A CRISPR/Cas nuclease or CRISPR/Cas nuclease system may include a non-coding RNA molecule (guide) RNA that binds to DNA in a sequence-specific manner and a Cas protein (e.g., Cas9) that has nuclease function (e.g., two nuclease domains). One or more elements of the CRISPR system may be derived from a type I, type II, or type III CRISPR system, and may be derived from a particular organism that contains an endogenous CRISPR system, such as, for example, Streptococcus pyogenes.

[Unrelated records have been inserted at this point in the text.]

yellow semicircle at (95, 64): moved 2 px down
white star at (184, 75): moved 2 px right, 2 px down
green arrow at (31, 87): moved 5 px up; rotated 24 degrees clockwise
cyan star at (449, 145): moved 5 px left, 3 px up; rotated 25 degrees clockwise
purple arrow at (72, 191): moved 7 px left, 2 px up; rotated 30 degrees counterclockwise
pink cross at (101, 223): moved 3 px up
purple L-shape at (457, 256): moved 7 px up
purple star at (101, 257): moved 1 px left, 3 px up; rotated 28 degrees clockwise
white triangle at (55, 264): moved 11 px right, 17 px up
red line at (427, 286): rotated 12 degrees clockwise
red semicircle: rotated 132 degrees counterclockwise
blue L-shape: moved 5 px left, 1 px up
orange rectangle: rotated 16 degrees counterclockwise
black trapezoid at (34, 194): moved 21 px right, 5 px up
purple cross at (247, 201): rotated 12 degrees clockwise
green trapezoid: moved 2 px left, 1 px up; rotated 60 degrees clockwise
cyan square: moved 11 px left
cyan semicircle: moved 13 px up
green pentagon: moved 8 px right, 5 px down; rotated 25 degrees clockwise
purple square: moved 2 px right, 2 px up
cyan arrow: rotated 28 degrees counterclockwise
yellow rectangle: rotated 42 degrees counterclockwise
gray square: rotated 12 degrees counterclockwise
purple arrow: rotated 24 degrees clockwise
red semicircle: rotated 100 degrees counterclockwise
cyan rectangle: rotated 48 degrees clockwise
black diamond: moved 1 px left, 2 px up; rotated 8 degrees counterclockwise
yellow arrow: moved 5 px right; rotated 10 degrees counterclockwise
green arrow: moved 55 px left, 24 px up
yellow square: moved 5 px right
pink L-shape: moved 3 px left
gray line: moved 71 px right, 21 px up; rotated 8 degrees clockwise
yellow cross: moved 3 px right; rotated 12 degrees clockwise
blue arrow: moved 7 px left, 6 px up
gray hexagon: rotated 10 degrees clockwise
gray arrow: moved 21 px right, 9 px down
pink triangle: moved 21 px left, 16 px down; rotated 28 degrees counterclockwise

In some aspects, a Cas nuclease and a gRNA (comprising a fusion of a crRNA specific for a target sequence and a defined tracrRNA) are introduced into a cell. Generally, a target site at the 5' end of the gRNA targets the Cas nuclease to the target site, e.g., a gene, using complementary base pairing. The target site may be selected based on its location immediately 5' to a protospacer adjacent motif (PAM) sequence, e.g., typically immediately 5' to NGG or NAG. In this regard, the gRNA targets the desired sequence by modifying the first 20, 19, 18, 17, 16, 15, 14, 14, 12, 11, or 10 nucleotides of the guide RNA to correspond to the target DNA sequence. Generally, CRISPR systems are characterized by elements that promote CRISPR complex formation at the target sequence site. Typically, a "target sequence" generally refers to a sequence to which a guide sequence is designed to have complementarity, where hybridization between the target sequence and the guide sequence promotes the formation of a CRISPR complex. Perfect complementarity is not necessarily required, as long as there is sufficient complementarity to cause hybridization and promote the formation of a CRISPR complex.

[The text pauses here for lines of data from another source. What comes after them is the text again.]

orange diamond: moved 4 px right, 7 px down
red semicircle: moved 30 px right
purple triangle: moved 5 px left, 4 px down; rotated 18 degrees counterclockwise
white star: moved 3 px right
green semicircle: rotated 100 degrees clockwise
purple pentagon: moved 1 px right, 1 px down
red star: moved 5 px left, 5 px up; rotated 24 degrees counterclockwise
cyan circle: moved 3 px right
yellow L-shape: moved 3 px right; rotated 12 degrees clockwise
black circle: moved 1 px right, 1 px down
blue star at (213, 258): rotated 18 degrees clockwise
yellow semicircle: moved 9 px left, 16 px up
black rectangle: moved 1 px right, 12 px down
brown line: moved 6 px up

The CRISPR system can induce a double-stranded break (DSB) at the target site followed by a disruption as disclosed herein. In other embodiments, Cas9 variants, considered "nickases," are used to nick the single-stranded target site. Paired nickases can be used, for example, to improve specificity, with each nickase being directed by a pair of different gRNAs targeting sequences such that a nick is introduced simultaneously to introduce a 5' overhang. In other embodiments, a catalytically inactive Cas9 is fused to a heterologous effector domain, such as a transcriptional repressor or activator, to affect gene expression.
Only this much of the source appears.